Trump’s repeated criticism of Fed’s monetary policy seems extraordinary, but he’s not the first president to oppose raising rates.

Volcker Recalls Another Time the Fed Was in the President’s Crosshairs
Paul Volcker, director of financial analysis at the International Tax & Investment Center and former chairman of the U.S. Federal Reserve. (Photographer: Andrew Harrer/Bloomberg) 

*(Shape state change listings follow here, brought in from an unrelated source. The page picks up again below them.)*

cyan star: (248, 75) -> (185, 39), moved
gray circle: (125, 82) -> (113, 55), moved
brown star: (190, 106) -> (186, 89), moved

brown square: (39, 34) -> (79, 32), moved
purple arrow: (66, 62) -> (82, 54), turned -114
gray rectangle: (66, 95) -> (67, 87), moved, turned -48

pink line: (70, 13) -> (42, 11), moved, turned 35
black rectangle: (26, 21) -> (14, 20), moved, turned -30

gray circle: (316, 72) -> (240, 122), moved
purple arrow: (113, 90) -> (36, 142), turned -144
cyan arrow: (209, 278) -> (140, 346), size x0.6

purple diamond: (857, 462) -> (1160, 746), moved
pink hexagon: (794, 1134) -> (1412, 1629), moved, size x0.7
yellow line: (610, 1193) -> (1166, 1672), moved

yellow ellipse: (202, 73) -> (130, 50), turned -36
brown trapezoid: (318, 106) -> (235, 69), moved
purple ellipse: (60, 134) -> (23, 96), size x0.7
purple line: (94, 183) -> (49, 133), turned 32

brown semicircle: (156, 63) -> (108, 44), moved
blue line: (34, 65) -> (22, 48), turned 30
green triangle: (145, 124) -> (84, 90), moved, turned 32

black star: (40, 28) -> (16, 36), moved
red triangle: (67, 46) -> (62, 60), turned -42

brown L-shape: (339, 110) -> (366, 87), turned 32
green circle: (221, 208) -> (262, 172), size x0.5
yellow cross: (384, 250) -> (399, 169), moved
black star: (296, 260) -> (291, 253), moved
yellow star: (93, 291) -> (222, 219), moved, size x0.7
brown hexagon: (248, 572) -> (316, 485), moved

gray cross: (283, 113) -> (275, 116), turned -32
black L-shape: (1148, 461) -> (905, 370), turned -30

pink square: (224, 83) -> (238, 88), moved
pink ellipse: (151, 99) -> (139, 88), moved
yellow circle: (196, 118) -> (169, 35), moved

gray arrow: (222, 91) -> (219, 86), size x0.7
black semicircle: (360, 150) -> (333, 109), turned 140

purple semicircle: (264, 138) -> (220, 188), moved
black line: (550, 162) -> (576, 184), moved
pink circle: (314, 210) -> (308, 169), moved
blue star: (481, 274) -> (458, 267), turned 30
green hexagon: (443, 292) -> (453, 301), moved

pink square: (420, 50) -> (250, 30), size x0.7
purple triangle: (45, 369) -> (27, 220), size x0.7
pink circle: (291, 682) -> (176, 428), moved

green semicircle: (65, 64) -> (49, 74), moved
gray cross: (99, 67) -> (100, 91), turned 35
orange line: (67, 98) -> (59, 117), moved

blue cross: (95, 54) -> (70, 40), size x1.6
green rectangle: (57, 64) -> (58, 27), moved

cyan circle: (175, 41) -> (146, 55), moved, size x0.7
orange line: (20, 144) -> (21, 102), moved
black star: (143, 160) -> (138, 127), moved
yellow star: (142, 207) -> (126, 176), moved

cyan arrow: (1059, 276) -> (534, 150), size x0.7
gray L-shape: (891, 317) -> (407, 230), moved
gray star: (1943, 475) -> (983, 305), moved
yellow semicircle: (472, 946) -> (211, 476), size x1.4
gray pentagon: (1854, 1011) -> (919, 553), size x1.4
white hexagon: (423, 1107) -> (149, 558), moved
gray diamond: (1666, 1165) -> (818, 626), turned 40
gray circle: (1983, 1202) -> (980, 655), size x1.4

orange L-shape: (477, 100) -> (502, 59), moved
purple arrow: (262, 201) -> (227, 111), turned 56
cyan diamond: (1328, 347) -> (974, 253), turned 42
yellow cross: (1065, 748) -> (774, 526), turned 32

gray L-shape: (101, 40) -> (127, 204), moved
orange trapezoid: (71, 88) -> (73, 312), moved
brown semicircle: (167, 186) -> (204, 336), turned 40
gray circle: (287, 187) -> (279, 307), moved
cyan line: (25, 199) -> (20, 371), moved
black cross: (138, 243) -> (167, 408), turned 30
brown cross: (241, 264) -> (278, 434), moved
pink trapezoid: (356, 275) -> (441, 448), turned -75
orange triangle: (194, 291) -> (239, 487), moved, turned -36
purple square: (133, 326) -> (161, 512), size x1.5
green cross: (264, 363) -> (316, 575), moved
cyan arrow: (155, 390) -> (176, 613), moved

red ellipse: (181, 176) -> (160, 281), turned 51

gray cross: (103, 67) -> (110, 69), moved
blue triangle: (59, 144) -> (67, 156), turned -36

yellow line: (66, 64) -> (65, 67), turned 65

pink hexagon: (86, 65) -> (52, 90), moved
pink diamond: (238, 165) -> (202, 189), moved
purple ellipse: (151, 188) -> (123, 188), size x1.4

(Bloomberg Businessweek) -- Donald Trump’s repeated public criticism of the Federal Reserve’s monetary policy seems extraordinary, but he isn’t the first president to oppose raising rates. Paul Volcker, 91, has had firsthand experience with this, both in Lyndon Johnson’s Treasury Department and as Fed chairman during the Reagan administration, as he recalls in Keeping at It: The Quest for Sound Money and Good Government (Oct. 30, PublicAffairs), written with Bloomberg Markets Editor Christine Harper. Volcker, who was Fed chairman from 1979 to 1987, is credited with ending an era of double-digit inflation by pushing short-term rates as high as 20 percent.
 
Later in the fall of 1965, Treasury Secretary Henry Fowler became deeply concerned about a warning he had received from Fed Chairman William McChesney Martin. The Fed planned to raise its discount rate, the rate the Fed charges banks for short-term loans, with the presumed effect of raising all market rates. Martin’s clear aim was to forestall inflationary pressures as Vietnam War spending rose in an already fully employed economy. A spirited internal debate developed. The Council of Economic Advisers and the Bureau of the Budget lined up with Fowler in pleading for delay. Privately, I was sympathetic to Martin’s argument and hoped to persuade the secretary into a compromise: perhaps a quarter-percentage-point increase instead of the planned half-point.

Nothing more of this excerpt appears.